Entretien téléphonique entre John Kerry et Mohammed VI… les choses se clarifient

Mercredi  23 mars, le roi Mohammed VI et le Secrétaire d’Etat américain John Kerry ont eu un entretien téléphonique, au cours duquel la position des Etats-Unis concernant les derniers rebondissements onusiens  de l’affaire du Sahara a été clairement explicitée.

Le communiqué du palais royal indique que la discussion a porté essentiellement sur le Sahara.

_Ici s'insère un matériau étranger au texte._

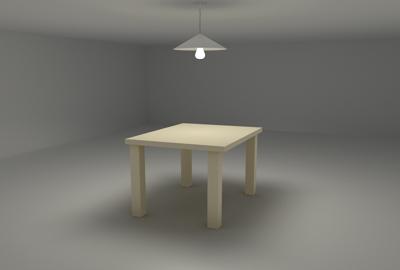 Identify the location of pale color walls. The width and height of the screenshot is (400, 270). (308, 92), (87, 98). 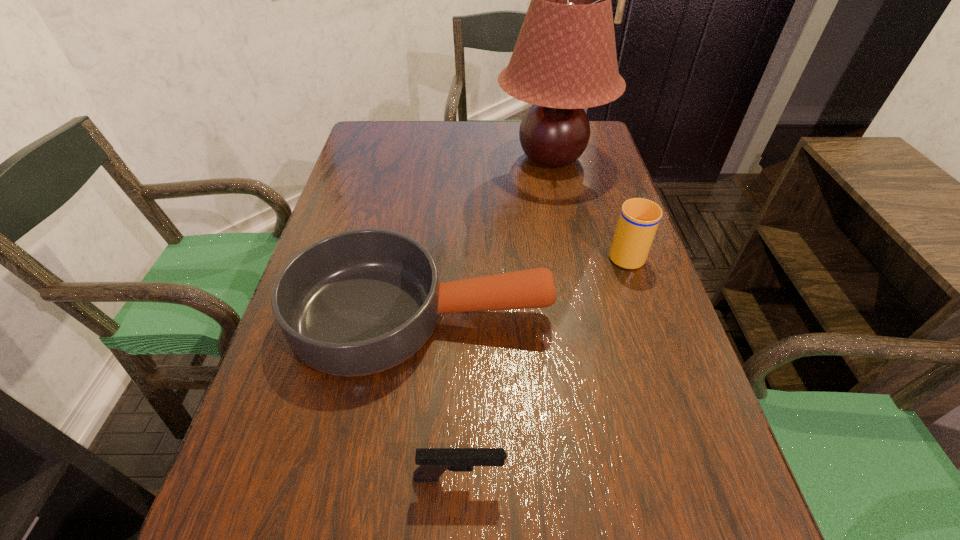 Identify the location of the farthest object. (564, 60).

At what (x,y) coordinates should I click in order to perform the action: click on lampshade. Please return your answer as a coordinate pair (x, y). The height and width of the screenshot is (540, 960). Looking at the image, I should click on (564, 60).

Where is `the third shortest object`? the third shortest object is located at coordinates (639, 218).

Find the location of a particular element. The width and height of the screenshot is (960, 540). pan is located at coordinates (359, 302).

This screenshot has width=960, height=540. Identify the location of the shortest object. (433, 462).

The image size is (960, 540). I want to click on pistol, so click(x=433, y=462).

Where is `vacant area situated 0.390m on the front-facing side of the farthest object`? This screenshot has height=540, width=960. vacant area situated 0.390m on the front-facing side of the farthest object is located at coordinates (365, 158).

Image resolution: width=960 pixels, height=540 pixels. Find the location of `vacant region located on the front-facing side of the farthest object`. vacant region located on the front-facing side of the farthest object is located at coordinates pos(398,158).

The width and height of the screenshot is (960, 540). Find the location of `vacant space located on the front-facing side of the farthest object`. vacant space located on the front-facing side of the farthest object is located at coordinates point(361,158).

Where is `vacant space located 0.150m on the side of the cup with the handle`? vacant space located 0.150m on the side of the cup with the handle is located at coordinates (607, 199). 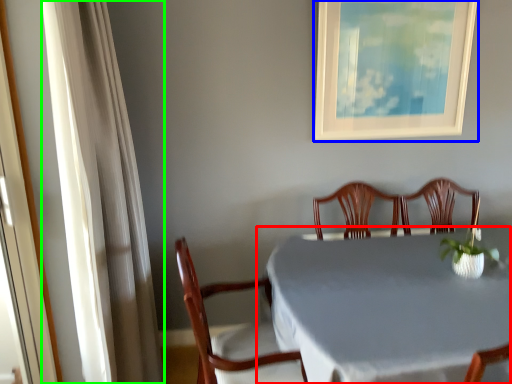 Question: Considering the real-world distances, which object is closest to table (highlighted by a red box)? picture frame (highlighted by a blue box) or curtain (highlighted by a green box).

Choices:
 (A) picture frame
 (B) curtain

Answer: (B) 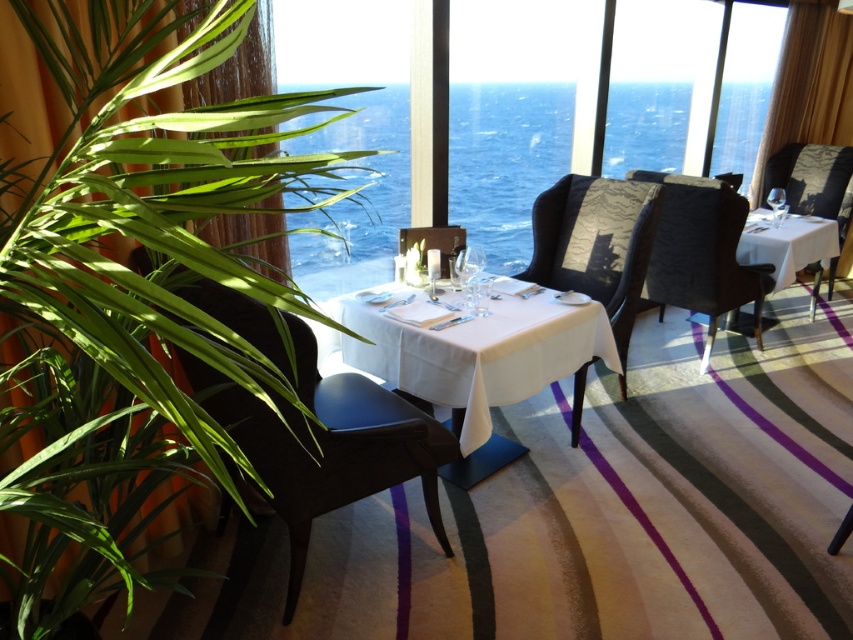 You are a server carrying a tray of drinks and need to navigate between the satin black chair at center and the matte black chair at center. What is the minimum distance you need to maintain to avoid bumping into either chair?

The satin black chair at center and the matte black chair at center are 27.67 inches apart from each other. To avoid bumping into either chair, you should maintain a distance of at least 27.67 inches between them while navigating.

You are standing in the dining area and want to walk from point A to point B. Point A is at coordinate point (x=643, y=248) and point B is at coordinate point (x=447, y=240). Since you can only move forward, will you be moving towards the tables or away from them?

Point A at coordinate point (x=643, y=248) is further to the camera than point B at coordinate point (x=447, y=240). Therefore, moving from point A to point B means you are moving towards the tables.

You are standing at the origin point in the dining room and want to move towards the satin black chair at center. What are the coordinates you need to navigate to in order to reach it?

The coordinates to navigate to are 0.383 on the x axis and 0.700 on the y axis to reach the satin black chair at center. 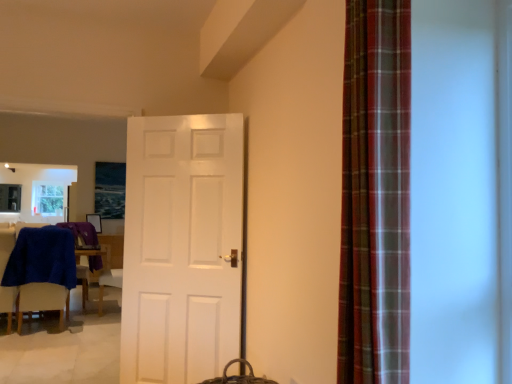 Question: Considering the relative sizes of plaid fabric curtain at right and blue fabric chair at left in the image provided, is plaid fabric curtain at right smaller than blue fabric chair at left?

Choices:
 (A) no
 (B) yes

Answer: (B)

Question: Can you confirm if plaid fabric curtain at right is positioned to the left of blue fabric chair at left?

Choices:
 (A) no
 (B) yes

Answer: (A)

Question: Is plaid fabric curtain at right turned away from blue fabric chair at left?

Choices:
 (A) no
 (B) yes

Answer: (A)

Question: From a real-world perspective, is plaid fabric curtain at right positioned over blue fabric chair at left based on gravity?

Choices:
 (A) no
 (B) yes

Answer: (B)

Question: Could you tell me if plaid fabric curtain at right is turned towards blue fabric chair at left?

Choices:
 (A) no
 (B) yes

Answer: (A)

Question: Considering the positions of white matte door at center and blue fabric chair at left in the image, is white matte door at center taller or shorter than blue fabric chair at left?

Choices:
 (A) short
 (B) tall

Answer: (B)

Question: From the image's perspective, relative to blue fabric chair at left, is white matte door at center above or below?

Choices:
 (A) above
 (B) below

Answer: (A)

Question: In the image, is white matte door at center positioned in front of or behind blue fabric chair at left?

Choices:
 (A) behind
 (B) front

Answer: (B)

Question: Would you say white matte door at center is inside or outside blue fabric chair at left?

Choices:
 (A) outside
 (B) inside

Answer: (A)

Question: Is white matte door at center wider or thinner than plaid fabric curtain at right?

Choices:
 (A) thin
 (B) wide

Answer: (A)

Question: Based on their positions, is white matte door at center located to the left or right of plaid fabric curtain at right?

Choices:
 (A) right
 (B) left

Answer: (B)

Question: From a real-world perspective, is white matte door at center positioned above or below plaid fabric curtain at right?

Choices:
 (A) below
 (B) above

Answer: (A)

Question: Is white matte door at center bigger or smaller than plaid fabric curtain at right?

Choices:
 (A) big
 (B) small

Answer: (A)

Question: Based on their sizes in the image, would you say plaid fabric curtain at right is bigger or smaller than blue fabric chair at left?

Choices:
 (A) big
 (B) small

Answer: (B)

Question: Based on their positions, is plaid fabric curtain at right located to the left or right of blue fabric chair at left?

Choices:
 (A) right
 (B) left

Answer: (A) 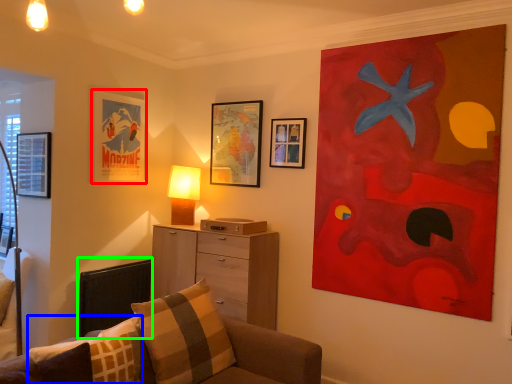 Question: Which object is positioned farthest from picture frame (highlighted by a red box)? Select from pillow (highlighted by a blue box) and swivel chair (highlighted by a green box).

Choices:
 (A) pillow
 (B) swivel chair

Answer: (A) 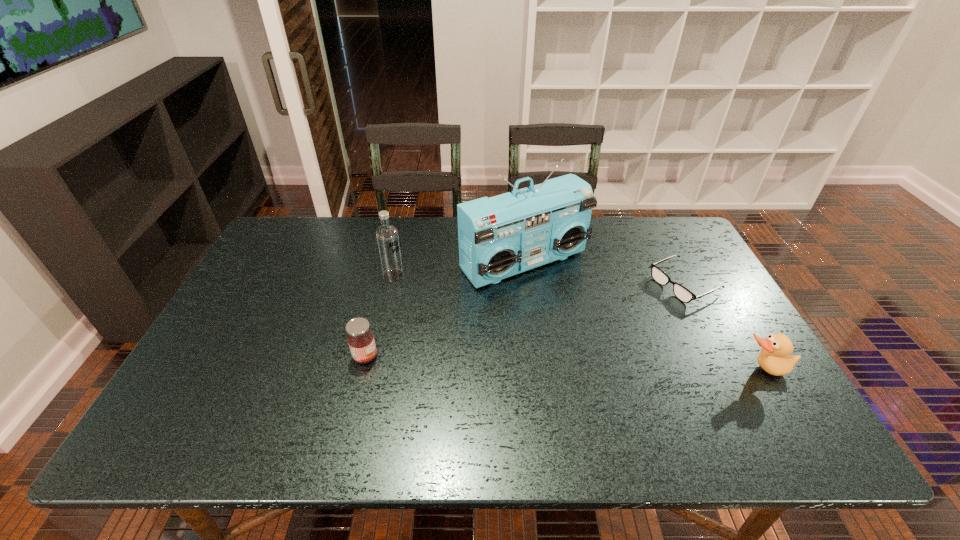 Where is `vacant space that satisfies the following two spatial constraints: 1. on the back side of the fourth shortest object; 2. on the right side of the third object from right to left`? vacant space that satisfies the following two spatial constraints: 1. on the back side of the fourth shortest object; 2. on the right side of the third object from right to left is located at coordinates (396, 262).

At what (x,y) coordinates should I click in order to perform the action: click on vacant point that satisfies the following two spatial constraints: 1. on the front side of the shortest object; 2. on the right side of the vodka. Please return your answer as a coordinate pair (x, y). The width and height of the screenshot is (960, 540). Looking at the image, I should click on (392, 284).

Locate an element on the screen. Image resolution: width=960 pixels, height=540 pixels. free spot that satisfies the following two spatial constraints: 1. on the front side of the radio receiver; 2. on the left side of the shortest object is located at coordinates (527, 284). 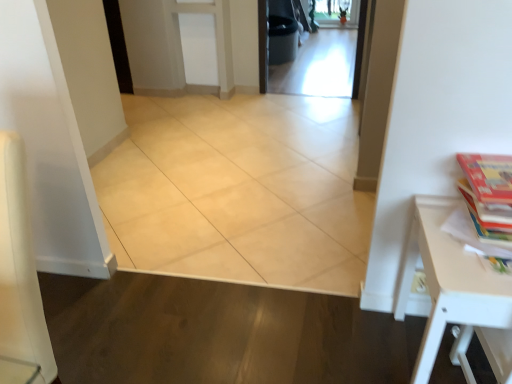 The width and height of the screenshot is (512, 384). Find the location of `vacant area on top of transparent glass screen door at center (from a real-world perspective)`. vacant area on top of transparent glass screen door at center (from a real-world perspective) is located at coordinates (305, 53). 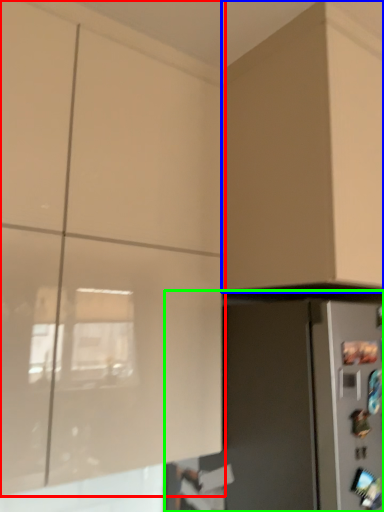 Question: Which object is positioned closest to cabinetry (highlighted by a red box)? Select from cabinetry (highlighted by a blue box) and appliance (highlighted by a green box).

Choices:
 (A) cabinetry
 (B) appliance

Answer: (B) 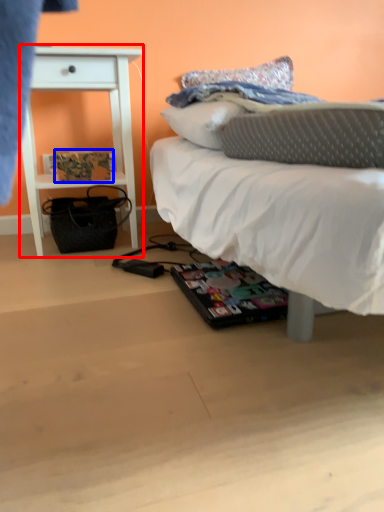 Question: Which point is further to the camera, nightstand (highlighted by a red box) or magazine (highlighted by a blue box)?

Choices:
 (A) nightstand
 (B) magazine

Answer: (B) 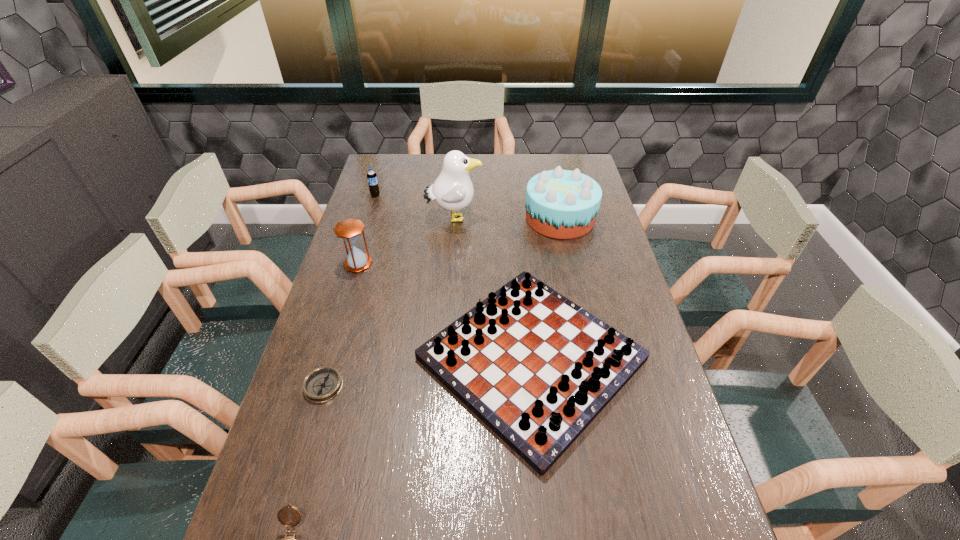 The width and height of the screenshot is (960, 540). I want to click on gull, so click(x=453, y=190).

Identify the location of cake. This screenshot has width=960, height=540. (563, 204).

Find the location of a particular element. This screenshot has height=540, width=960. the fifth shortest object is located at coordinates (349, 230).

I want to click on the fourth nearest object, so click(349, 230).

Locate an element on the screen. The image size is (960, 540). soda bottle is located at coordinates (372, 180).

Image resolution: width=960 pixels, height=540 pixels. In order to click on chessboard in this screenshot , I will do `click(536, 368)`.

Locate an element on the screen. The width and height of the screenshot is (960, 540). the shortest object is located at coordinates (322, 384).

Locate an element on the screen. the shorter compass is located at coordinates (322, 384).

You are a GUI agent. You are given a task and a screenshot of the screen. Output one action in this format:
    pyautogui.click(x=<x>, y=<y>)
    Task: Click on the vacant space situated 0.080m on the beak of the tallest object
    The width and height of the screenshot is (960, 540).
    Given the screenshot: What is the action you would take?
    pyautogui.click(x=504, y=218)

I want to click on blank area located 0.180m on the back of the cake, so pyautogui.click(x=550, y=173). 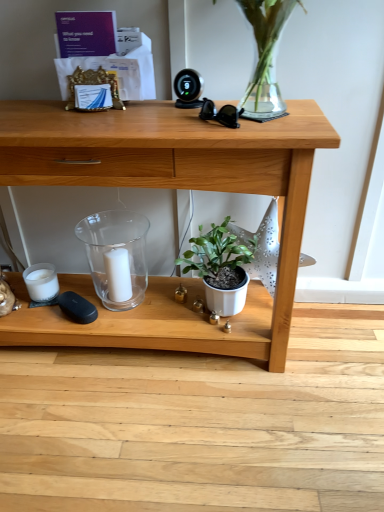 Where is `free spot above wooden desk at center (from a real-world perspective)`? Image resolution: width=384 pixels, height=512 pixels. free spot above wooden desk at center (from a real-world perspective) is located at coordinates click(x=121, y=116). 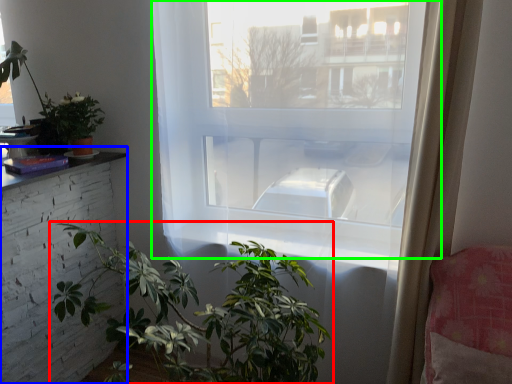 Question: Which object is positioned closest to houseplant (highlighted by a red box)? Select from table (highlighted by a blue box) and window (highlighted by a green box).

Choices:
 (A) table
 (B) window

Answer: (B) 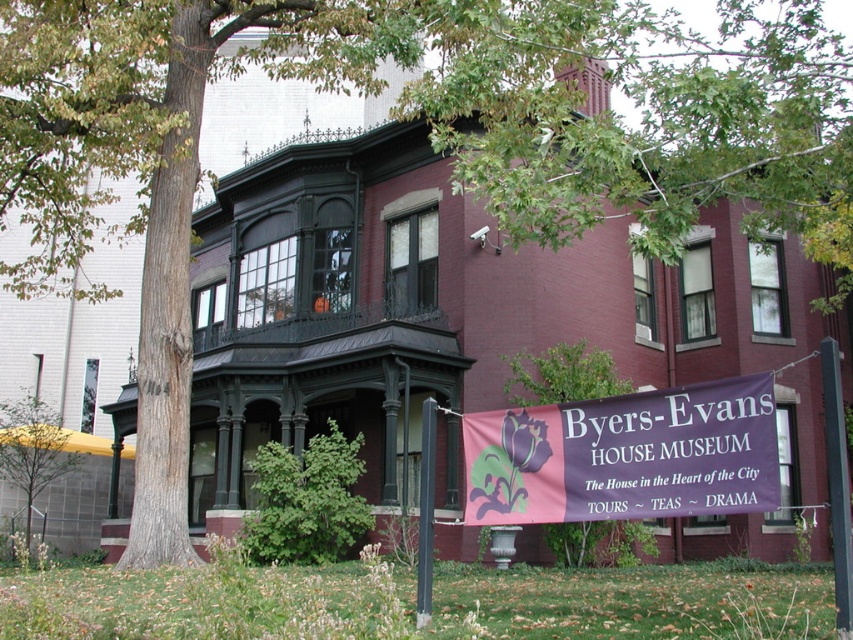 Who is lower down, green leafy tree at center or black wrought iron porch at upper center?

green leafy tree at center is below.

Which of these two, green leafy tree at center or black wrought iron porch at upper center, stands taller?

green leafy tree at center

Image resolution: width=853 pixels, height=640 pixels. I want to click on green leafy tree at center, so click(x=563, y=376).

Find the location of a particular element. green leafy tree at center is located at coordinates (563, 376).

Can you confirm if purple fabric banner at center is bigger than black wrought iron porch at upper center?

Incorrect, purple fabric banner at center is not larger than black wrought iron porch at upper center.

Looking at this image, is purple fabric banner at center to the left of black wrought iron porch at upper center from the viewer's perspective?

Incorrect, purple fabric banner at center is not on the left side of black wrought iron porch at upper center.

Who is more forward, [630,516] or [370,323]?

Point [630,516]

What are the coordinates of `purple fabric banner at center` in the screenshot? It's located at (625, 456).

Does green leafy tree at center have a lesser height compared to green leafy tree at lower left?

In fact, green leafy tree at center may be taller than green leafy tree at lower left.

Which is below, green leafy tree at center or green leafy tree at lower left?

green leafy tree at lower left is lower down.

Does point (593, 348) lie in front of point (4, 432)?

Yes, point (593, 348) is in front of point (4, 432).

Find the location of a particular element. green leafy tree at center is located at coordinates (563, 376). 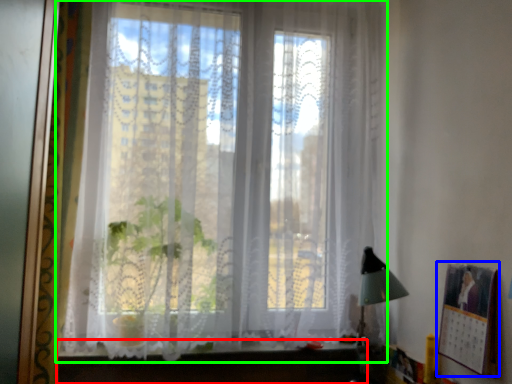 Question: Based on their relative distances, which object is farther from vanity (highlighted by a red box)? Choose from picture frame (highlighted by a blue box) and window (highlighted by a green box).

Choices:
 (A) picture frame
 (B) window

Answer: (A) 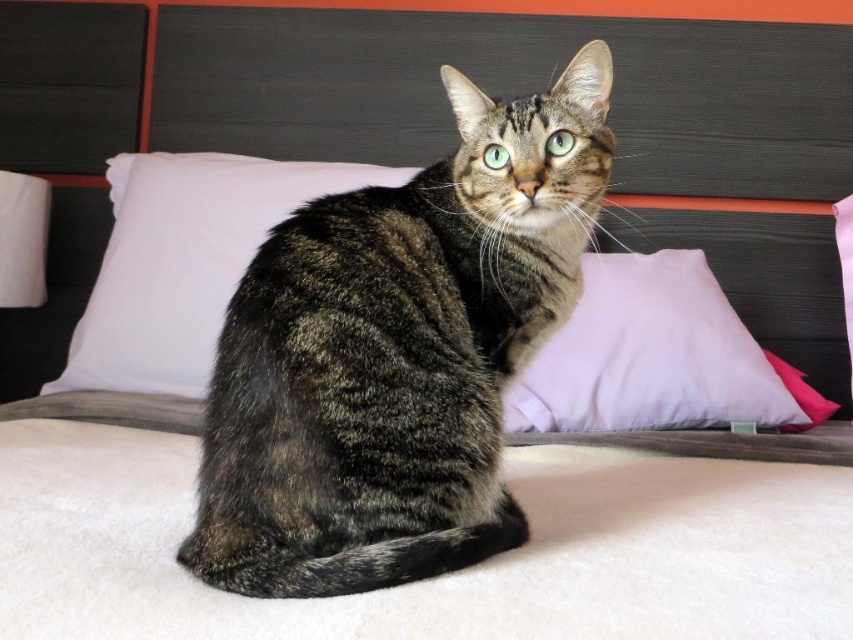 You are arranging a cat bed and want to place the white soft pillow at center and pink fabric pillow at center. According to the image, which pillow should be placed on the left side?

The white soft pillow at center should be placed on the left side because it is to the left of the pink fabric pillow at center in the image.

What are the coordinates of the shiny brown fur cat at center?

The coordinates of the shiny brown fur cat at center are at point (x=397, y=353).

You are a cat owner who wants to place a new toy exactly at the center of the bed. The bed has a white soft pillow at center. Where should you place the toy?

The center of the bed is at the position of the white soft pillow at center, which is located at point [184,260]. Therefore, you should place the toy there.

Autrement dit, sur la crise ouverte entre Rabat et le Secrétaire général des Nations Unies Ban Ki-moon, et la décision de Rabat de mettre un terme à sa contribution volontaire à la Minurso et de demander le départ de certains personnels civils/politiques et militaires de la Mission de l’ONU, deux mesures décidées par le Maroc pour protester contre le positionnement partiel de Ban Ki-moon.

Connaissant le protocole diplomatique et les us et coutumes politiques, on peut supposer que c’est Kerry qui a appelé Mohammed VI, pour lui dire, toujours selon le communiqué du palais, que « la position américaine demeure inchangée et qu’elle s’inscrit dans le cadre arrêté conjointement par Sa Majesté le Roi et le Président Barack Obama, en novembre 2013 à Washington », et que « le dialogue entre les deux pays se poursuivrait jusqu’à parvenir, sur cette base, à une solution définitive à ce différend régional ».

Que dit le cadre arrêté par les deux chefs d’Etat en 2013 ? Le communiqué conjoint stipulait ceci : « les Etats Unis ont clairement indiqué que le plan d’autonomie présenté par le Maroc est sérieux, réaliste et crédible, et représente une approche potentielle qui pourrait satisfaire les aspirations de la population du Sahara à gérer ses propres affaires dans la paix et la dignité ».

Et donc, après dix jours de crise durant lesquels les USA ont distillé leurs déclarations au compte goutte, avec un tweet de leur représentant au Conseil de Sécurité qui reconnaît le caractère « sérieux, réaliste et crédible » du plan d’autonomie, puis les propos de Dwight Bush, ambassadeur à Rabat, qui dit la même chose, voilà que la prise de position de Washington se précise, et est exprimée au (presque) plus haut niveau de l’administration américaine.